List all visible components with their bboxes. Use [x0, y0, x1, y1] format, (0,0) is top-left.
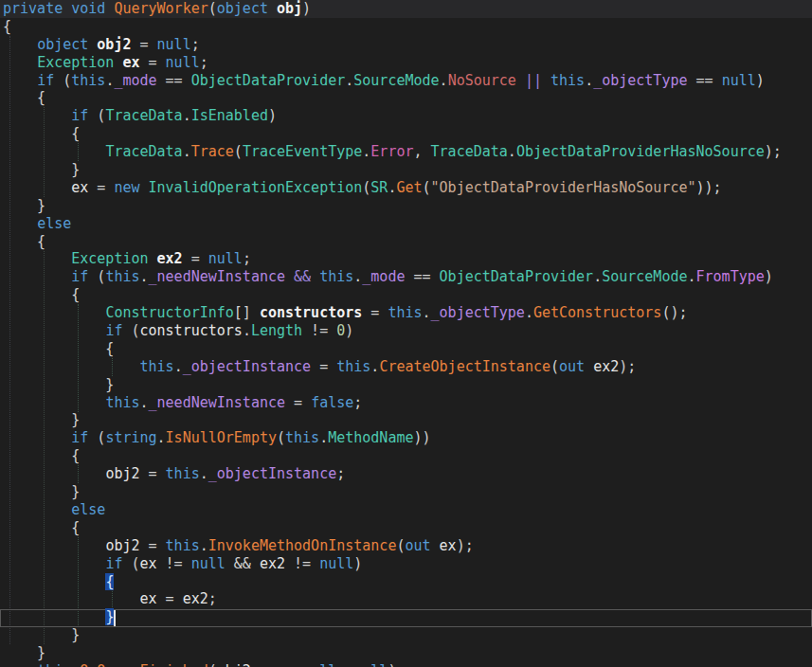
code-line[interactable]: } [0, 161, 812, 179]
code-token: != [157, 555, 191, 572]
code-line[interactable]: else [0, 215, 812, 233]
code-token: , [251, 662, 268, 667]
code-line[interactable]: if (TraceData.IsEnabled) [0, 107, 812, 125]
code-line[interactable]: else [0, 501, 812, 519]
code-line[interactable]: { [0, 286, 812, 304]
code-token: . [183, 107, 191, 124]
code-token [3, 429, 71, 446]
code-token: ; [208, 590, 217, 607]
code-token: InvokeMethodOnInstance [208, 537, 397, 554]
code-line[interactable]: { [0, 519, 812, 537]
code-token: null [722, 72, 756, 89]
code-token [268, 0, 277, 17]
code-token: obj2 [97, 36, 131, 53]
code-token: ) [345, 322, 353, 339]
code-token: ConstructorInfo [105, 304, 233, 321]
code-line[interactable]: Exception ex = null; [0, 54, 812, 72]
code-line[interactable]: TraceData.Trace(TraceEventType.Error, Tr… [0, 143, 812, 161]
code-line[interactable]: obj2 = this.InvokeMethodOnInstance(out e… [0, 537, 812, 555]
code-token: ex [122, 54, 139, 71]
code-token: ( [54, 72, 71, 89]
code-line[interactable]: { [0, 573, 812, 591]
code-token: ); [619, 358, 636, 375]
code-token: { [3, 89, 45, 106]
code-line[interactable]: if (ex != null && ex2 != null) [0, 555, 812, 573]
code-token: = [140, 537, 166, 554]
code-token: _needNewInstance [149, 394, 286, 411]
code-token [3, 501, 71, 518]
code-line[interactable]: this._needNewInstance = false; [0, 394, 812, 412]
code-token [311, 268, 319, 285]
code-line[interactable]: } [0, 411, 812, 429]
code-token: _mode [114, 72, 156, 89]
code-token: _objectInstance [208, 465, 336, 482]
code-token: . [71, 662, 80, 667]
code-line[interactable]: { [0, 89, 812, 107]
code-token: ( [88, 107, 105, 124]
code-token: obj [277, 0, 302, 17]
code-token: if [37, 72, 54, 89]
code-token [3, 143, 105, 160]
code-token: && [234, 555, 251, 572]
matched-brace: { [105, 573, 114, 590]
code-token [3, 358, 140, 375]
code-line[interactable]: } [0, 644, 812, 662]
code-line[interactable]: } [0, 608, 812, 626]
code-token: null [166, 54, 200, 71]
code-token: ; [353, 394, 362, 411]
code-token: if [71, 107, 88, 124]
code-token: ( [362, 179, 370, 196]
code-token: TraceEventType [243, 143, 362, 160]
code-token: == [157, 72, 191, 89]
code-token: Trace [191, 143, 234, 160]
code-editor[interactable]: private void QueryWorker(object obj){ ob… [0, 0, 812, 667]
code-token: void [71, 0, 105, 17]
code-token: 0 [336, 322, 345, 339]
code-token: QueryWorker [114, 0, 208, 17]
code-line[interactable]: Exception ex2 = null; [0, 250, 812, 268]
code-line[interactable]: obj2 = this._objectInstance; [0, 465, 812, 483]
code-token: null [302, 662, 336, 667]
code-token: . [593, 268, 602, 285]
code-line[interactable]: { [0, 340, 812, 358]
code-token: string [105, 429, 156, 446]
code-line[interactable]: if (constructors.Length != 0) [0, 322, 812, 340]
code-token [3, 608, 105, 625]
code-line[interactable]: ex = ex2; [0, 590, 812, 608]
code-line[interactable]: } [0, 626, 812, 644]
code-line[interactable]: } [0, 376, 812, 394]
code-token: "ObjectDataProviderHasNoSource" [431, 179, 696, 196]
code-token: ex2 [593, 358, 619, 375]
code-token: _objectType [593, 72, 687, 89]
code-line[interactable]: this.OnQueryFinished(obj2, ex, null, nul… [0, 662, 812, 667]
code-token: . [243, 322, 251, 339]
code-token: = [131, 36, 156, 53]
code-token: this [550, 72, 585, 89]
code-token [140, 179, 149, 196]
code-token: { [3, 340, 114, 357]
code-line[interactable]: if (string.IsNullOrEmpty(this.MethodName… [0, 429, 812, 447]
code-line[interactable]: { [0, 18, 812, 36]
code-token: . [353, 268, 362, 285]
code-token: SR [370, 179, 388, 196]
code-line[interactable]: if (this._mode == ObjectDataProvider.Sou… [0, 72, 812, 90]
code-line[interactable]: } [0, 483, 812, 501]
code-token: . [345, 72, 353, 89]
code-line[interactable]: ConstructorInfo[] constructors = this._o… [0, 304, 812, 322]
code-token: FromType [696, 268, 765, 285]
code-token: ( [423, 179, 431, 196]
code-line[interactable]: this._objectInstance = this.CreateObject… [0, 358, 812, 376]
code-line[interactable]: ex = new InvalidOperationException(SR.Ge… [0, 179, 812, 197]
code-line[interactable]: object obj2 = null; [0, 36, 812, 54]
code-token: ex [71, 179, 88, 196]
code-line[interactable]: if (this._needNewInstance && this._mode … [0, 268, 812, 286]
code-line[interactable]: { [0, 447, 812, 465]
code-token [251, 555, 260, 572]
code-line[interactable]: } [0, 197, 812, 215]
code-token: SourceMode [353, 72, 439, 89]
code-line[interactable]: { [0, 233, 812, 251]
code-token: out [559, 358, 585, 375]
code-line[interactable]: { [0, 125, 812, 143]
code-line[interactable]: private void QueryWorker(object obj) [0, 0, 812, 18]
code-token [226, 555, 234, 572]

*****

# [Problem]
The word "void" is the filter: copy every line of the listing above that contains it.

# [Output for this exercise]
code-editor[interactable]: private void QueryWorker(object obj){ ob… [0, 0, 812, 667]
code-token: void [71, 0, 105, 17]
code-line[interactable]: private void QueryWorker(object obj) [0, 0, 812, 18]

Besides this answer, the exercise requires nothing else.